Fa impressione che un’istituzione come l’Archivio Videoludico adesso non sia più nella Cineteca di Bologna, ma venga trasferito. Questo è grave, però siamo anche in un periodo relativamente recente. Il videogioco è recente. Prima di avere dei seri percorsi museali ci vorrà ancora tempo.
Sulla base di quali criteri scegli di cosa parlare e chi intervistare? Hai una tua “agenda”, intesa come un percorso divulgativo che vuoi affrontare per raccontare come la tecnologia o il mercato, per esempio, stanno plasmando i videogiochi?

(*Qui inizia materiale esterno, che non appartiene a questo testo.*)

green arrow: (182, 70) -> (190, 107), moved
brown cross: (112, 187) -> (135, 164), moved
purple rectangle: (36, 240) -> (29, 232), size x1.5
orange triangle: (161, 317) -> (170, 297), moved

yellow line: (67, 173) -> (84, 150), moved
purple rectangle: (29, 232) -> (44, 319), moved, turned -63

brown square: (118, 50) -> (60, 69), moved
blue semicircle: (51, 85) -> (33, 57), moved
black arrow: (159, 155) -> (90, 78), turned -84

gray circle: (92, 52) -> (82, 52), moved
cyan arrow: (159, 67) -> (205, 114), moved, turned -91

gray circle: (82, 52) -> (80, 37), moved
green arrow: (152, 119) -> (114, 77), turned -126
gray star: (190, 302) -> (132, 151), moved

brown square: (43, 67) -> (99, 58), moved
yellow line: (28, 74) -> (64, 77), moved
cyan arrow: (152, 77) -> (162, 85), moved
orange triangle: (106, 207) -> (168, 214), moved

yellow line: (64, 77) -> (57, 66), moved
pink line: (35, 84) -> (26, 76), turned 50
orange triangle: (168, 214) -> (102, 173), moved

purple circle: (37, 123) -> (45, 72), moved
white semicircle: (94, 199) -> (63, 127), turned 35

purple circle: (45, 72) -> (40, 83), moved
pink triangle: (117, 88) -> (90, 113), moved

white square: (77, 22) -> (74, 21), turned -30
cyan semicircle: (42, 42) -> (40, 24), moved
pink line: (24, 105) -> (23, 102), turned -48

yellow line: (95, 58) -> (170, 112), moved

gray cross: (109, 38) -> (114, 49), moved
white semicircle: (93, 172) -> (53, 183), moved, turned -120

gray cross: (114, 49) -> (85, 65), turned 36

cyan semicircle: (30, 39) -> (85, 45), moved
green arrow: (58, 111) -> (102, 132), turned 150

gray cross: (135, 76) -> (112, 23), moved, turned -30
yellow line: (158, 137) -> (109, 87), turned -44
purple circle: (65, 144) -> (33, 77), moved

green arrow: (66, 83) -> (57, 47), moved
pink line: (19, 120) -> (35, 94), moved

In base a ciò che mi piace e colpisce il mio interesse. Di recente ho visto un videogioco che, per tutta una serie di riferimenti puntuali, mi ha colpito moltissimo perché la cultura pop giapponese veniva esaltata e mi piacevano i riferimenti sia folkloristici sia quelli pop-culturali che sono stati inseriti. Così poi chiedi ai PR italiani o internazionali per avere un’intervista e approfondire certi aspetti e da lì si fa avanti.
Dipende tutto da cosa mi colpisce.
A me di parlare dell’ultimo sparatutto, anche se ha un gameplay fantastico, non interessa. Lo gioco, eh: io mi scasso di Destiny dopo otto anni, non ho preconcetti. A parte coi giochi di guida, che proprio non sono il mio genere. Ma io non guardo neanche i film d’amore, per cui.
Cerco storie. Se vedo delle storie interessanti, cerco di capire chi l’ha messa su e approfondisco. Il prossimo articolo che uscirà è di un’azienda italiana che fa giocattoli intelligenti e ha fatto questo tabellone esperienziale con un gioco di tavolo ed è una bella storia. Loro stanno a Rapallo. La Liguria ha dato all’industria italiana persone di altissimo livello. Questi non si sono mai spostati dalla Liguria: è una bella storia. Guardo ormai questi aspetti e valuto se un particolare è degno di essere raccontato in maniera più ampia.
Diciamo tanto che i giochi sono sensibilità e storie e se poi queste storie che ci sono dietro lo sviluppo non le raccontiamo…
Sì, sì. Quello che a me salta all’occhio sono cose che sembrano minime, ma poi, quando scavi, sono enormi. C’è sempre un grande lavoro. L’ultimo Horizon, per esempio, lo puoi giocare come un gioco carino e semplice, ma secondo me, essendo loro [Guerrilla Games] europei si sono letti dei bei testi di antropologia culturale per tutta una serie di motivi.
Quando gioco a me vengono in mente queste cose: poi cerco di indagare se sto prendendo una cantonata o no. E se tutto un gioco ha quel tipo di piano culturale, allora vale la pena di approfondire.
Secondo te, oggi in Italia manca qualcosa nel racconto del videogioco?
Secondo me no, ormai siamo talmente tanti e talmente diversi e ognuno ha una sua chiave per raccontarlo. È solo la curiosità dell’utente, del lettore trovare il suo modo di voler sentire il videogioco. In Italia c’è gente come Federico Ercole, che scrive sul Manifesto; Stefania Sperandio; [Francesco] Serino; [Francesco] Fossetti.
Sono talmente diversi come approcci e linguaggi, che poi trovare pezzi di critica videoludica seri, lunghi. In Italia c’è [Matteo] Lupetti. È talmente variegata. Ci sono tante penne molto brave che magari a te non piacciono, ma portano avanti una precisa visione. Ormai non si può più trattare in maniera tecnica e asettica, come si faceva una volta sulle riviste specializzate; e questa gente lo sta facendo con grande capacità.